September 17th, 2008
The market is acting as we anticipated (it would be politically incorrect to say “as we hoped”). As of 11:20, nearly two hours into today’s trading, the S&P 500 is down 2.93% to 1178.01 and on its way to the target I set back in February.
But it’s about to connect with the bottom boundary trendline of a downward sloping wedge that goes back to the October highs:
Will it bounce on the support of the bottom boundary trendline of the descending channel or will it break through that trendline and seek support elsewhere? There are other potential support areas but none based on recent action (there’s little standing in the way of more free-falling.
All the other possible support areas eminate from congestion (high volume and tipping points) back in the bottom and ensuing reversal back in 2003-04. They are:
Some people scoff at looking all the way back to 2003, 2004 and 2005 to find explanations for things happening in 2008 and 2009. But, unfortunately, that’s the way market psychology and stock charting works. Some will take this chart and draw other lines and ask “what about my lines, why aren’t they supports?” To that I have no other answer than say that there are an infinite number of possible trendlines and we won’t know for sure until the market actually bounces; for now I’ll rely on my experience and intuition.
I most recently commented on trendlines in “The Difference between Trendlines and Moving Averages” on August 7 when I wrote that a trendline is:
“the extrapolation of a vector between hypothetical past and future potential pivot points. A trendline connects a minimum of two and preferably more actual prices over any historical time period and projects it to where likely future pivot points might be. More correctly, if future pivot points do, in fact, materialize someplace where a trendline extrapolated out it might then be assumed that the factors generating the prior pivot points remain in force and therefore the trend remains in force.

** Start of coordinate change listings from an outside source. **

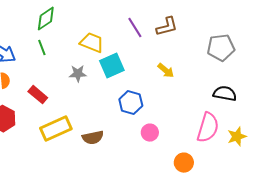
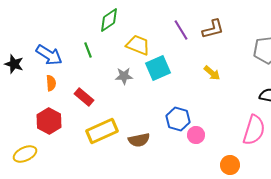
green diamond: (46, 19) -> (109, 20), moved
blue hexagon: (131, 103) -> (178, 119), moved

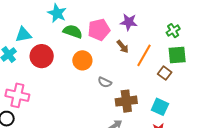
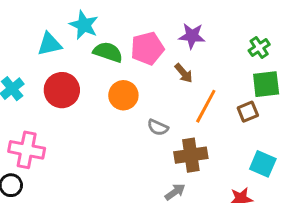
cyan triangle: (23, 35) -> (49, 44), moved
orange line: (144, 55) -> (206, 106), moved
brown square: (165, 73) -> (248, 112), turned 32
cyan square: (160, 107) -> (263, 164), moved

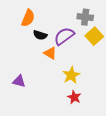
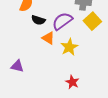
yellow star: (71, 75) -> (69, 47), moved

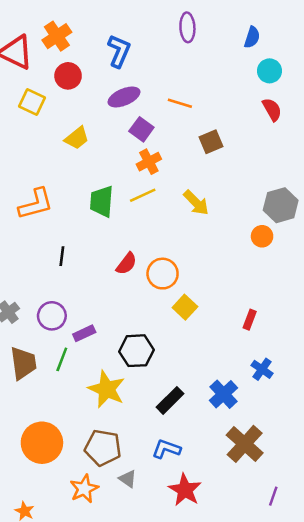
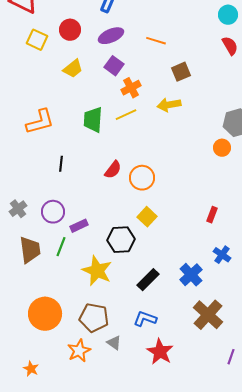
red circle: (68, 76) -> (70, 30), moved
purple square: (141, 129) -> (114, 66), moved
yellow arrow: (196, 203) -> (169, 105), moved, turned 125
yellow square: (185, 307) -> (147, 217), moved

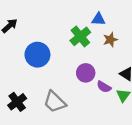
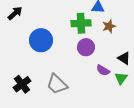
green cross: (80, 36) -> (81, 23), turned 36
purple circle: (86, 73) -> (86, 47), moved

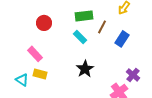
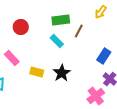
blue rectangle: (122, 39) -> (104, 56), moved
yellow rectangle: (40, 74) -> (37, 72), moved

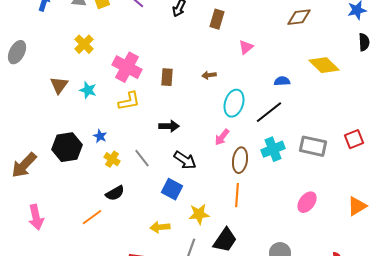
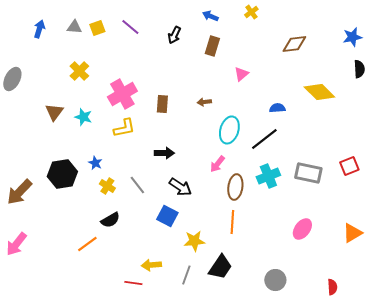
pink cross: (127, 67) -> (122, 94), turned 32
pink arrow: (36, 217) -> (16, 244), moved, turned 50
yellow arrow: (160, 227) -> (151, 265), moved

The selection of the specific historical prices used to generate the vector of future pivot points (the trendline) is critical since, theoretically, an infinite number of trendlines can be extrapolated into the future. In my experience, horizontal trendlines (for example, an extrapolation from a pivot point representing a previous high or low) is significantly more reliable than trendlines (extrapolations) that are either downward or upward sloping. By extension, the steeper the slope of the trendline, the less reliable.”

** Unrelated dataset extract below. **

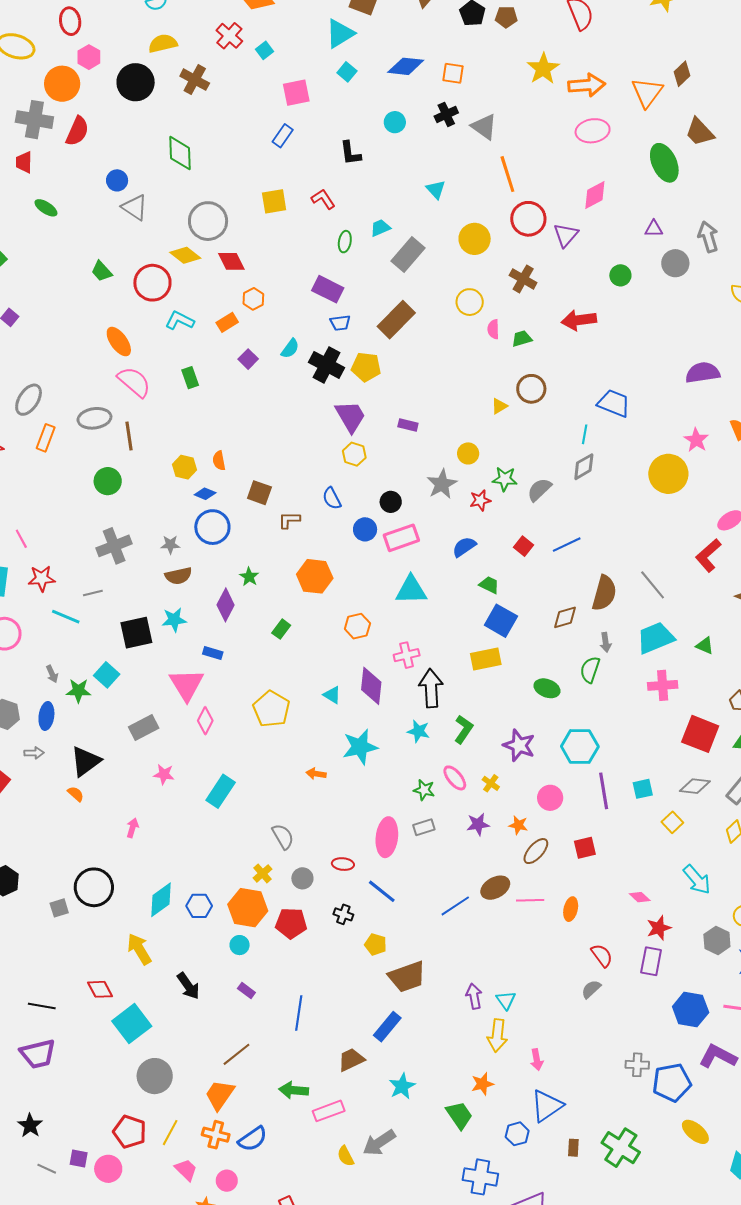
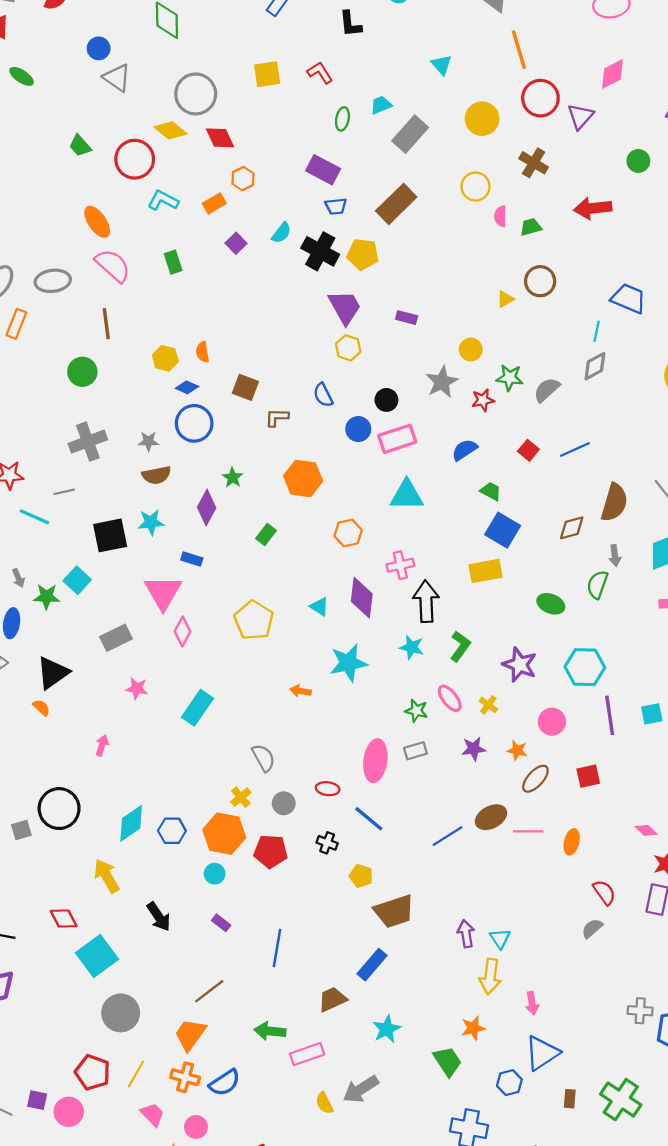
gray ellipse: (94, 418) -> (53, 281), moved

That’s not to say, for example, that the reasons the market peaked in March 2004 and drifted down for 7 months until it surged in October 2004 will be the same reasons the market uses those pivot points hinges for a trendline on which the market finds support in the near future when touches 1120.

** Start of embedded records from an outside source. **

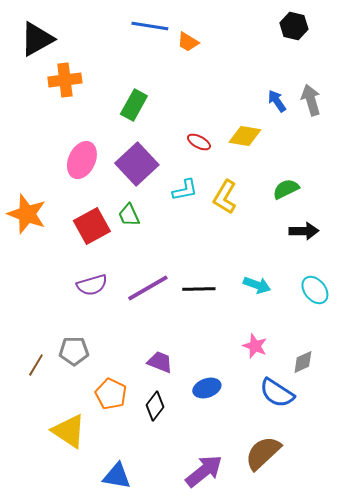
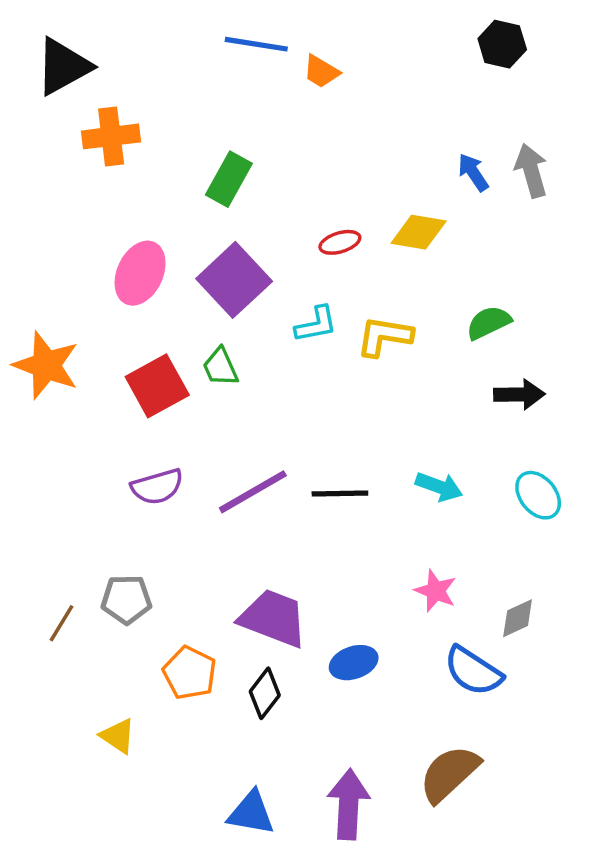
red ellipse: (199, 142) -> (340, 242), turned -45
yellow L-shape: (225, 197) -> (384, 336), turned 68
purple trapezoid: (160, 362) -> (273, 618), size x1.6
yellow triangle: (69, 431) -> (118, 736), size x0.6
purple arrow: (204, 471) -> (348, 804), turned -48
blue triangle: (117, 476) -> (251, 813), moved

Whether that line becomes the long awaited bottom depends on fundamentals then. If they remain weak, the bounce will be short lived and called a “consolidation”. The next move will be down to the next potential support trendline at 1035. If conditions improve by then, the bounce will extend for a period and a bottom will form. We won’t know for sure until then,
You can draw your own supporting trendlines but I’m going to base my game plan on the S&P 500 hitting the trendlines on the above chart.